Cassy Calvert

Cassy Calvert

Has big business taken its dependence on software too far? Or can it successfully mitigate risk through simple testing techniques? The biggest #EpicFails provide the answer.

It’s finally happened. We’ve allowed software to become so ingrained in our everyday lives that whenever something goes wrong, it hurts. Enterprise has been at the forefront of this with large IT estates and a reliance on process automation meaning that even the smallest outage can quickly bring an entire operation grinding to a halt. Millennials use a great word to describe this: #EpicFail. A total failure where success should be reasonably easy to attain.

Has big business taken its dependence on software too far? Or can it successfully mitigate risk through simple testing techniques?

The biggest #EpicFails provide the answer.

#EpicFail 1 – STARBUCKS

In 2015, an “internal failure” brought down the entire Starbucks Point of Sale system. With their tills not working, baristas had little choice but to hand their drinks out free of charge. It wasn’t long before head office intervened by closing over 8,000 stores, angering a client base deprived of their regular caffeine fix.

The problem was later identified. The Point of Sale table in the database had been erroneously deleted by a daily system refresh.

Modest changes often cause the greatest damage, and in this case a simple Regression check would have saved Starbucks a bean or two. One of the primary uses for Regression testing is to prove the correctness of an application. A basic smoke test, configured to prove the user journey for purchasing a Grande Vanilla Latte, for example, would have immediately flagged the issue.
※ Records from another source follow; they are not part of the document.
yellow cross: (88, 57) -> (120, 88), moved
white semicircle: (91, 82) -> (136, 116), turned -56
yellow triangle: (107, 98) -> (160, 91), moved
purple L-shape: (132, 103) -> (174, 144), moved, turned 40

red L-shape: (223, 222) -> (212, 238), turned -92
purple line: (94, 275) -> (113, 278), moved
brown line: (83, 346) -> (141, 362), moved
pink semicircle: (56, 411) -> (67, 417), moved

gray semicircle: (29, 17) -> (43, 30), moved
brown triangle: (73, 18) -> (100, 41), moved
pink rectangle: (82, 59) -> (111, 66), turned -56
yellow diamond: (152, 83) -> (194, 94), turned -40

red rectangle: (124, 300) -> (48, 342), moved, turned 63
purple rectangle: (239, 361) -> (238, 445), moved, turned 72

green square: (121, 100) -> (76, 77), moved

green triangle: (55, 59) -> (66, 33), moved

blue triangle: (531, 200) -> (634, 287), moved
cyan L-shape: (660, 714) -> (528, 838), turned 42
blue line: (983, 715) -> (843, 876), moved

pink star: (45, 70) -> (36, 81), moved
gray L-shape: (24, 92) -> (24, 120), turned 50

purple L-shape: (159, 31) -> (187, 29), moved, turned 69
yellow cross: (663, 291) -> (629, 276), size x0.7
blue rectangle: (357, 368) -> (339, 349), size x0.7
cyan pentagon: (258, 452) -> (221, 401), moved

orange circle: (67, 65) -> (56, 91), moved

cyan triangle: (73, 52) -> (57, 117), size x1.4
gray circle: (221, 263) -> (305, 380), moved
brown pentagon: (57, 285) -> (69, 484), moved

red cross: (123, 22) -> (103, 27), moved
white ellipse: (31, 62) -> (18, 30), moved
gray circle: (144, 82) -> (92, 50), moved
Every application should have a Smoke test suite. This small regression pack should contain tests that are critical to the application and should be executed in less than an hour. For high transaction environments like Starbucks, it can become easy to develop a very large manual regression pack, which can quickly become too big or exercises the same path through the code each time. Smoke tests should ideally be automated. The pack can be increased to include more critical tests to verify the build or application.

There are several different approaches for Regression testing. Automation and Smoke test packs are key, but they shouldn’t be solely relied upon to locate defects. Other techniques, such as exploratory testing, add richness to the regression approach.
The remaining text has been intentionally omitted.